Dataset entries
#####

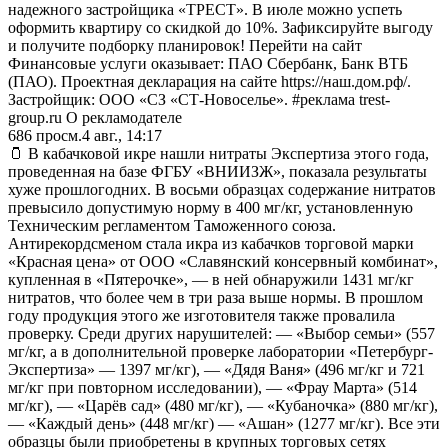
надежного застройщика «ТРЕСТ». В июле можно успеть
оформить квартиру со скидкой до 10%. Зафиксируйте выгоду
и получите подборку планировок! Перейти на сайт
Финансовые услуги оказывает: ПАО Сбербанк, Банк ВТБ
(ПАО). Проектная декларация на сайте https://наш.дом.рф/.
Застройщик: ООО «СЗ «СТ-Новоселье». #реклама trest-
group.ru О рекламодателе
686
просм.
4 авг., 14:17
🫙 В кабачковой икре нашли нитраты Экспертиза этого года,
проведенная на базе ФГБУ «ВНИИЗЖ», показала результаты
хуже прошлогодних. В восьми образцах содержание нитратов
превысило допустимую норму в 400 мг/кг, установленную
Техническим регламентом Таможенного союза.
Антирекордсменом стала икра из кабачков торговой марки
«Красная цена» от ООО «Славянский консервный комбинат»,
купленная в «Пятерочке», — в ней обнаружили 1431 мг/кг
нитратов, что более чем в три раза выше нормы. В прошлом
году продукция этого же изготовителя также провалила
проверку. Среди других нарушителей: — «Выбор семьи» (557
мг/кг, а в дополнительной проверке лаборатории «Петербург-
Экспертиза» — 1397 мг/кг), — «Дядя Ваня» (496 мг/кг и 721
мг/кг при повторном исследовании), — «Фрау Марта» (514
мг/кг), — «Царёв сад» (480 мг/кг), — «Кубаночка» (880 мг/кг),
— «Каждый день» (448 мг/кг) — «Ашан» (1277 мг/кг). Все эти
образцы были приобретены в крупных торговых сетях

#####

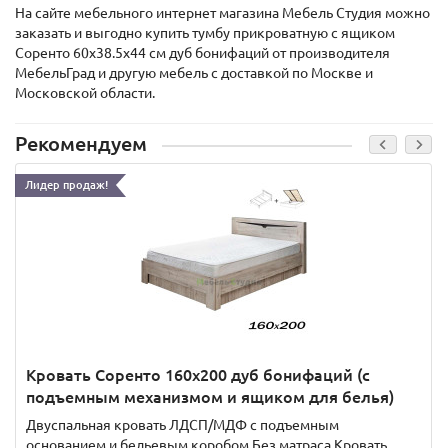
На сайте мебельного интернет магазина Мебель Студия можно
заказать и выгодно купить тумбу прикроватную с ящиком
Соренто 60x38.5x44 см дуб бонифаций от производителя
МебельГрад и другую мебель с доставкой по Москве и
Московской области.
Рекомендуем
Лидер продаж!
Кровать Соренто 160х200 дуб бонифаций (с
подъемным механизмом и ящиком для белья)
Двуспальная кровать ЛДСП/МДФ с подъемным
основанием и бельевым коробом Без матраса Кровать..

#####

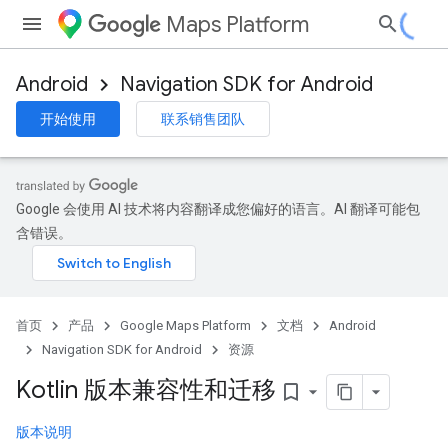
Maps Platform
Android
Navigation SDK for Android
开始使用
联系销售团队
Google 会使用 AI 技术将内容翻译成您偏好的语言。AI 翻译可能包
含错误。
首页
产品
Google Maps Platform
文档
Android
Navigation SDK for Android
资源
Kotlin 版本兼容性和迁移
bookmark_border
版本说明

#####

ASSIGNED TASK:
Search the entries above for "Соренто". Return every line that has it.

RESPONSE:
Соренто 60x38.5x44 см дуб бонифаций от производителя
Кровать Соренто 160х200 дуб бонифаций (с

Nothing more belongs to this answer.